A dimensão performativa e paradigmática da Palavra na Liturgia
Jackson Erpen - Cidade do Vaticano
Na Exortação Apostólica pós-sinodal , Bento XVI recordava que a Palavra de Deus, para ser bem compreendida, "deve ser escutada e acolhida com espírito eclesial e cientes da sua unidade com o sacramento eucarístico. Com efeito - ressaltava - a palavra que anunciamos e ouvimos é o Verbo feito carne e possui uma referência intrínseca à pessoa de Cristo e à modalidade sacramental da sua permanência: Cristo não fala no passado mas no nosso presente, tal como Ele está presente na ação litúrgica."

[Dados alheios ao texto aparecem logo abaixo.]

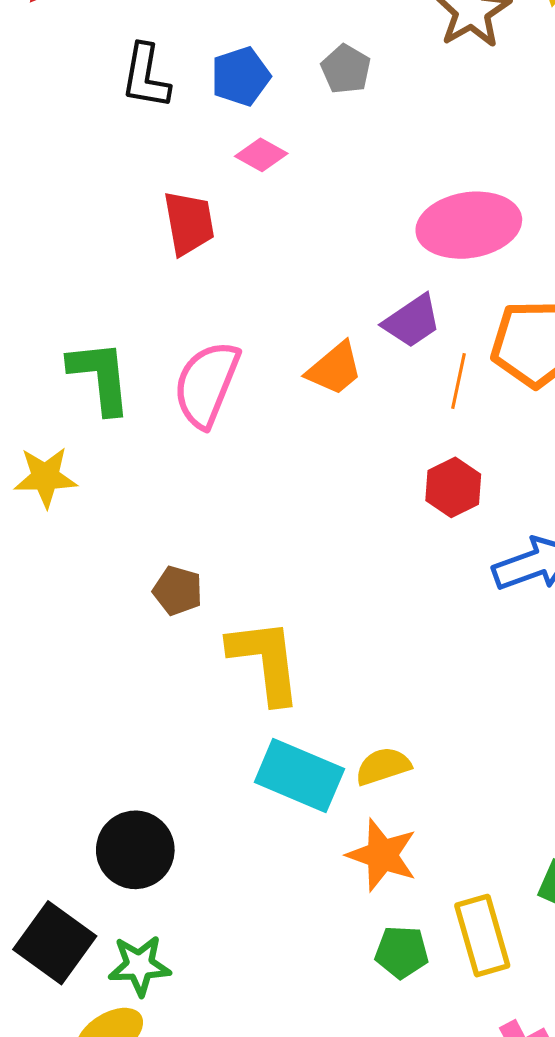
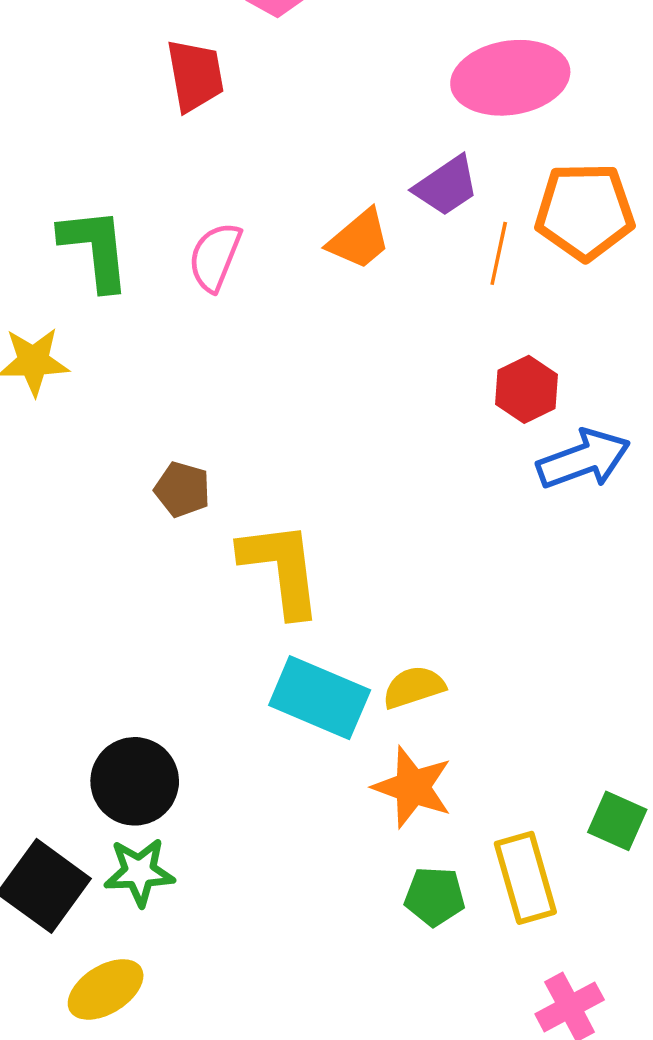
pink semicircle: (207, 384) -> (215, 257), size x0.7
red hexagon: (453, 487) -> (527, 389), moved
green star: (139, 965) -> (139, 872), moved

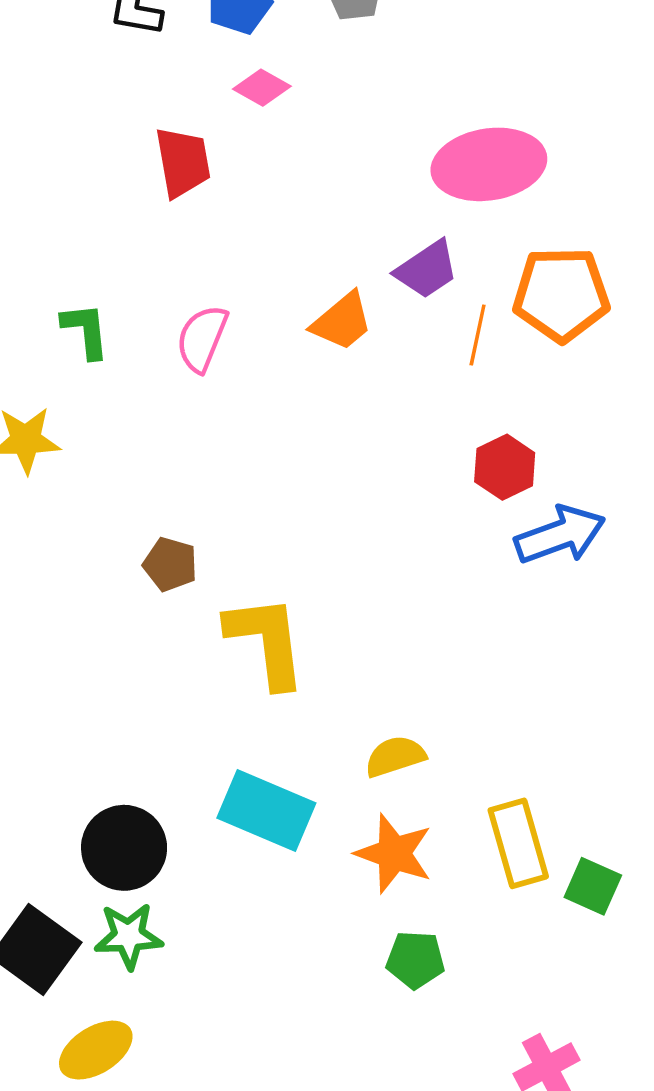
green L-shape: (95, 249) -> (86, 330), size x0.7
cyan rectangle: (320, 698) -> (266, 811), moved
yellow rectangle: (525, 878) -> (518, 843), moved

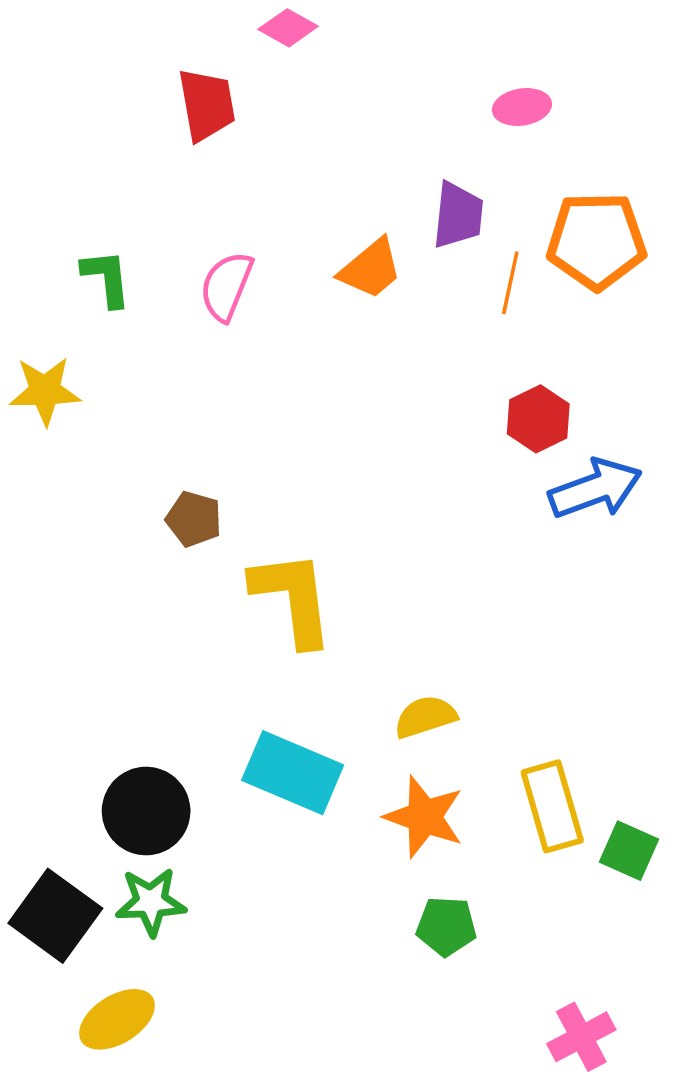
pink ellipse: (489, 164) -> (522, 107), size x0.5
purple trapezoid: (427, 269) -> (458, 215), turned -50

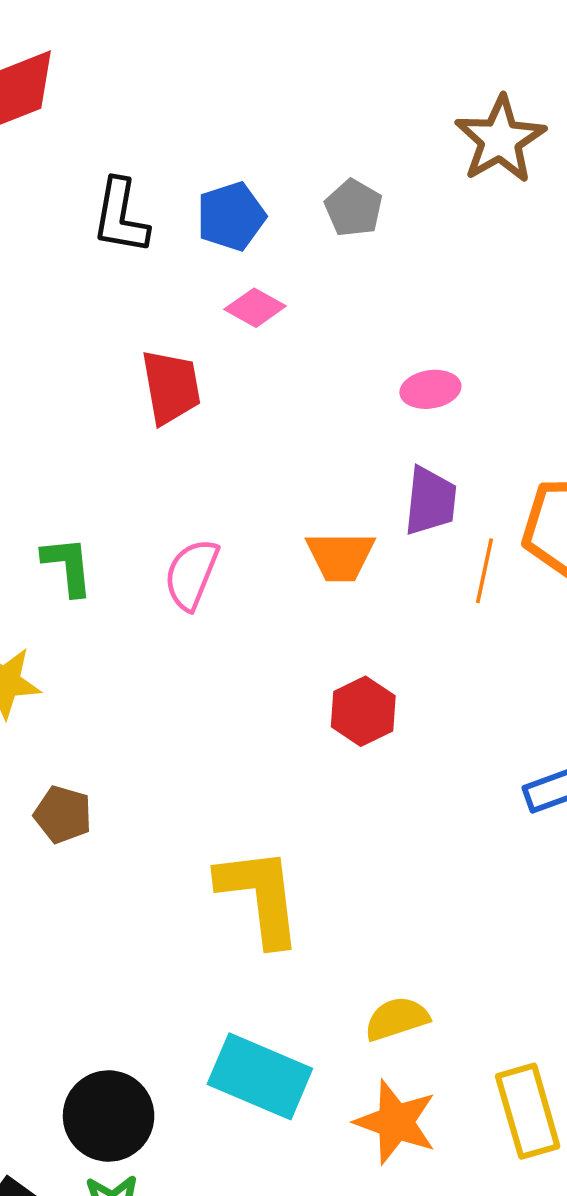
pink ellipse: (522, 107) -> (430, 389), moved
orange trapezoid: (371, 269) -> (340, 556), turned 40
red hexagon: (538, 419) -> (363, 711), moved
brown pentagon: (194, 519) -> (63, 815), moved

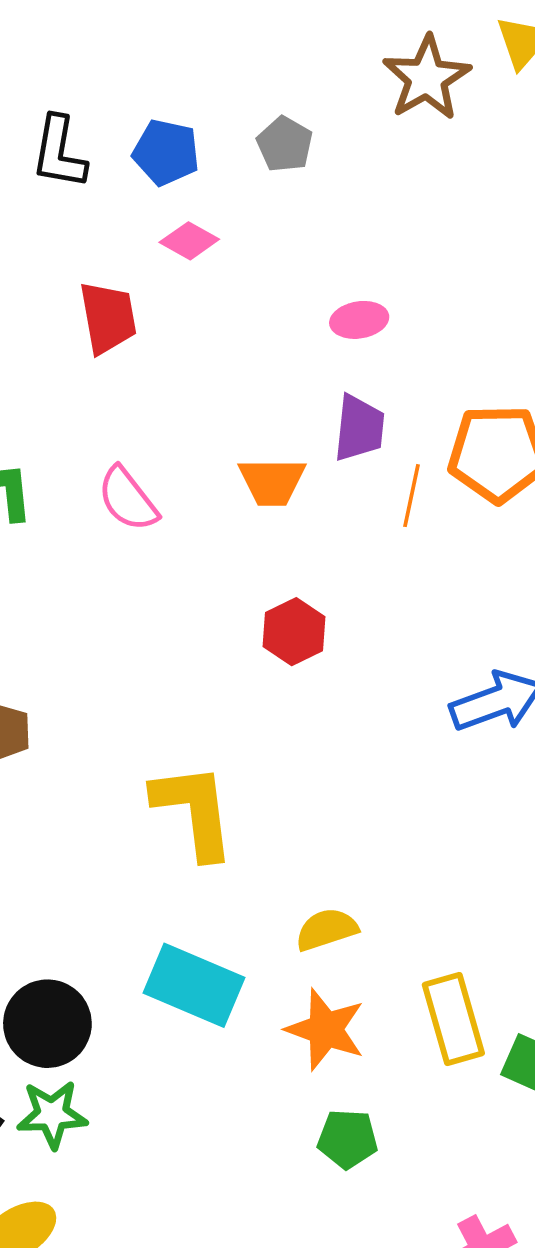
blue pentagon: (231, 216) -> (166, 152), turned 30
pink semicircle: (191, 574) -> (128, 499), turned -60

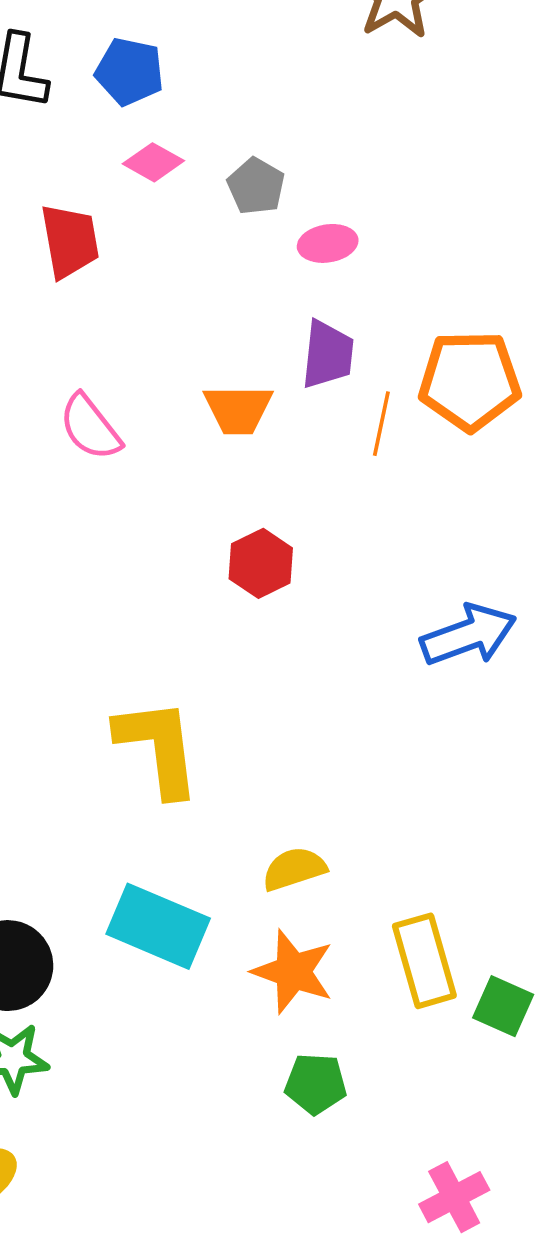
gray pentagon: (285, 144) -> (256, 186), moved

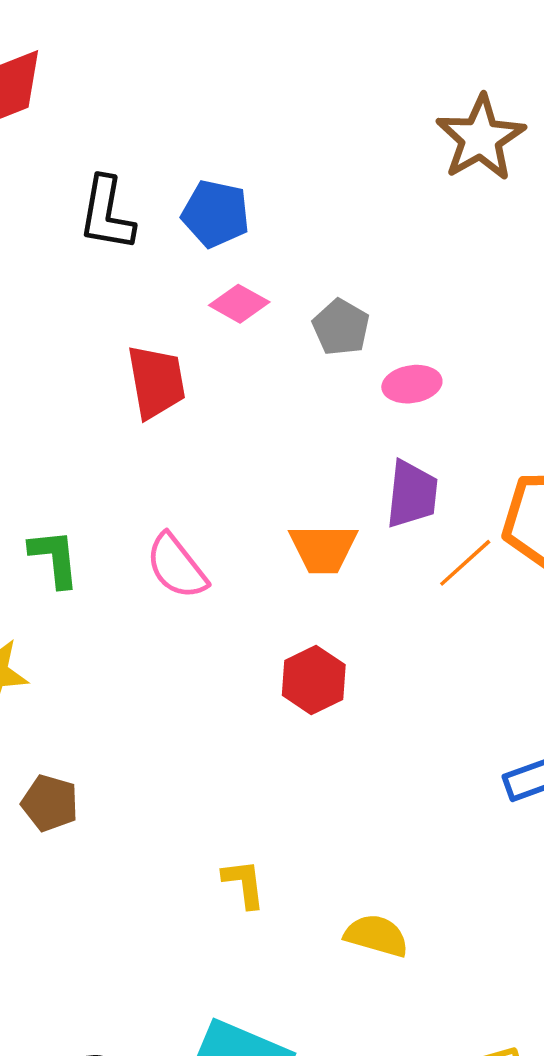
orange line: (381, 424) -> (465, 563), turned 36
red hexagon: (261, 563) -> (314, 680), moved
yellow L-shape: (158, 747) -> (244, 884), size x0.5
yellow semicircle: (294, 869) -> (376, 936), moved, turned 34

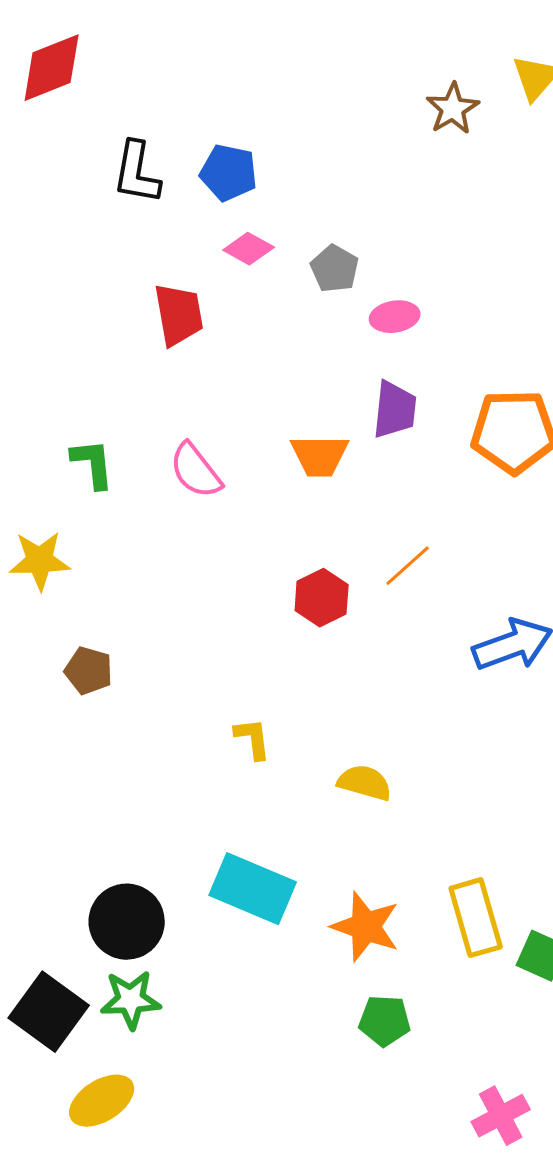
brown star: (481, 138) -> (453, 109), size x0.7
orange line: (465, 563) -> (408, 566), moved
red hexagon: (314, 680) -> (322, 598), moved

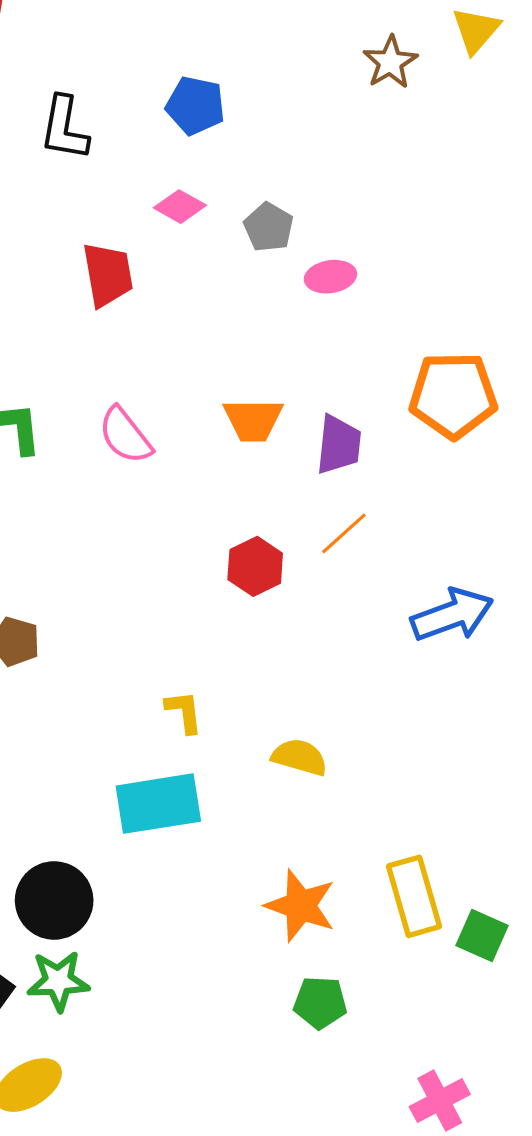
blue pentagon: (229, 173) -> (195, 105), moved
purple trapezoid: (395, 410) -> (339, 445), moved
cyan rectangle: (253, 889) -> (158, 804), moved, turned -32

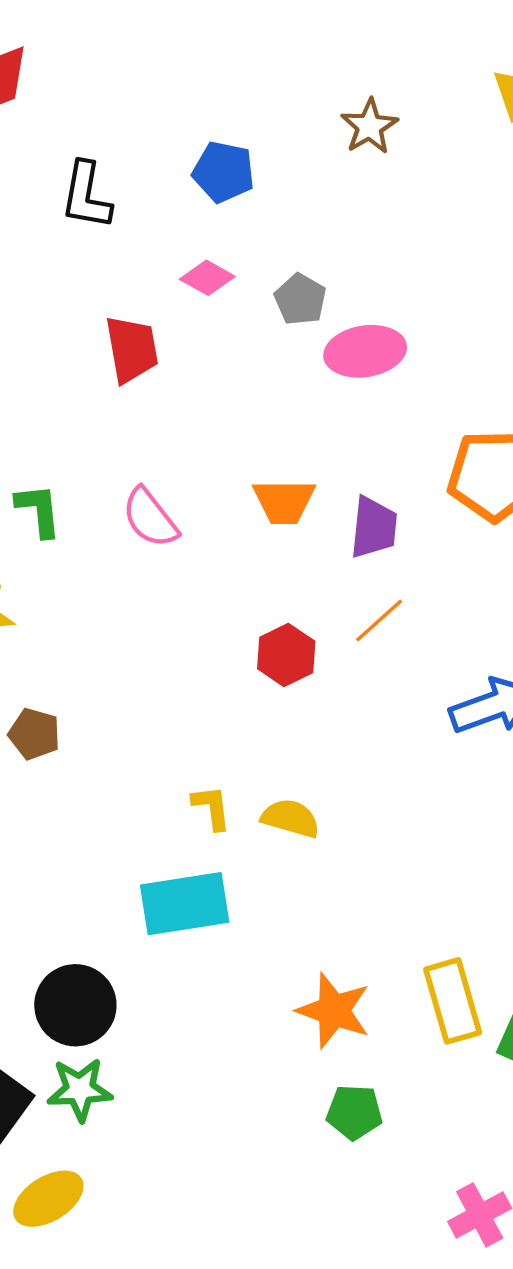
brown star: (390, 62) -> (369, 126), moved
pink ellipse: (330, 277) -> (365, 351), size x1.5
yellow semicircle: (300, 757) -> (291, 818), moved

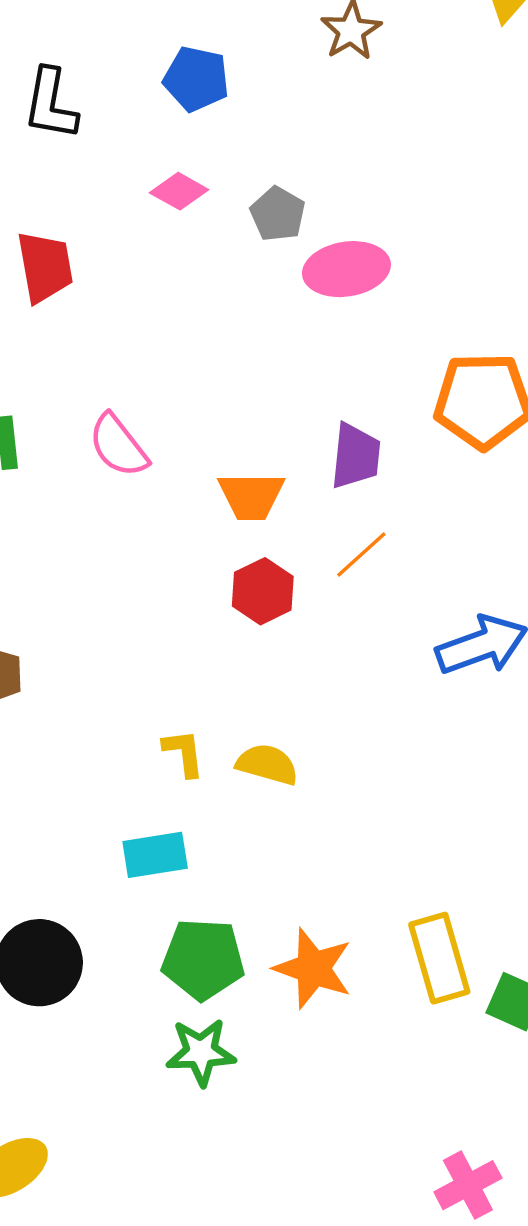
red trapezoid: (132, 349) -> (45, 267), moved
orange trapezoid: (284, 502) -> (251, 496), moved
cyan rectangle: (185, 904) -> (155, 855), size x0.7
green star: (80, 1090) -> (201, 1052), moved
green pentagon: (354, 1112) -> (203, 959), moved, size x1.4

Com essas palavras, introduzimos a reflexão do Pe. Gerson Schmidt* intitulada: "A dimensão performativa e paradigmática da Palavra na Liturgia":
"O Dicastério para a Evangelização oferece diversos Cadernos em preparativa para a celebração do Jubileu 2025, aprofundando os temas principais da quatro Constituições Conciliares e também de cadernos sobre a Oração. Todos os cadernos, com uma linguagem acessível e prática, tem como pano de fundo o tema central do Jubileu: “Peregrinos da Esperança”.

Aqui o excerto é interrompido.